The proposed system in this paper is introduced in Fig. 3. Global goal that agents and ontologies should achieve is to support process while using existing DW systems for business analysis and employing information from DP. To support this goal, this system includes several agent roles that are as following Server Agent (SA), Information Agent (IA). These agents have both reactive and proactive characteristics. Reactive are mainly due to responding to the environment according to the model defined in the Knowledge Base (KB) they use. Proactive are due to their ability to learn from the environment and change the initially defined KB to, for example, improve performance. Ontologies are used as a main interconnection object for domain knowledge representation, agent-to-agent communication and most important for agent-to-business user communication. An important element of an environment is DP, where agents acquire information for the purpose of decision making. Retrieved Information (RI) is saved in a KB and available for further employment for DW analysis. All information gathered from DP is considered by IA, where inference over several task ontologies used by individual agents (SA and IA) is performed. Moreover the sub goal of this system is delivering the right information at the right time to the right users. Business users are able to employ agents to perform tasks on their behalf. For example, managers in enterprises have to request reports from their systems – OLAP (Online Analytical Processing) or from transactional databases, and managers have to review reports every appointed period of time (day, week, month, etc.).

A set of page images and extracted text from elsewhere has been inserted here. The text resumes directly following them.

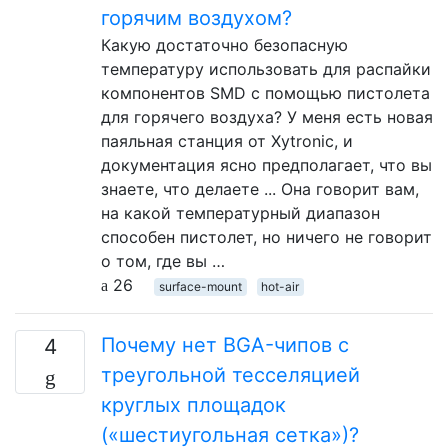
горячим воздухом?
Какую достаточно безопасную
температуру использовать для распайки
компонентов SMD с помощью пистолета
для горячего воздуха? У меня есть новая
паяльная станция от Xytronic, и
документация ясно предполагает, что вы
знаете, что делаете ... Она говорит вам,
на какой температурный диапазон
способен пистолет, но ничего не говорит
о том, где вы …
26
surface-mount
hot-air
Почему нет BGA-чипов с
4
треугольной тесселяцией
круглых площадок
(«шестиугольная сетка»)?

This task of information acquisition is predecessor for decision-making and is more or less straightforward - business user sends a request for analysis and reviews the content according to some Key Performance Indicators (KPI). KPI is simply a measure of performance and is commonly used in enterprises to evaluate how successful they are. Tasks like this are automated and user participation is reduced as much as possible. An initial analysis model (e.g. OLAP or DM) has to be captured in the ontology by business users, while execution and optimization is left for agents. Business users first define initial parameters for analyses to be performed, while agents perform these analyses and recommend improvements. When some action is required from business user, he is notified and has the ability to act or change rules of agent’s execution.

Fig. 3
figure 3

System overview

To enable these functionalities we introduce ontologies as a mediation mechanism for knowledge exchange between actors (agents and business users) that cooperate in this system.

In this system, agents interact via communication languages ​​(FIPAACL, KQML, etc.) in order to reveal information by sending messages to each other. In a message linked to a given communication language, information is represented in the form of a content expression, easy to transfer, encoded with the appropriate format (character string, sequence of bytes, etc.) and conforms to a content language, which may or may not be understandable by humans (SL, LEAP, etc.). However, each agent can have its own disposition to represent information, which is not always easy to handle, hence the notion of ontology that aims to facilitate the manipulation of messages exchanged between agents. These ontologies define a vocabulary and a set of relationships that connect different elements of this vocabulary, which represents an adequate solution to the proposed negotiation protocol, which goes beyond the limits of traditional agent communication.

4 Conclusion

The interest of our work for a wider scientific community lies first in having grouped together a number of standard methodologies for data processing within one system. Second it lies in the fact that this system describes a data workflow from the DL to end user from where its requests passed by an intelligent system of ontologies and agents that collaborate in order to meet companies needs in real time.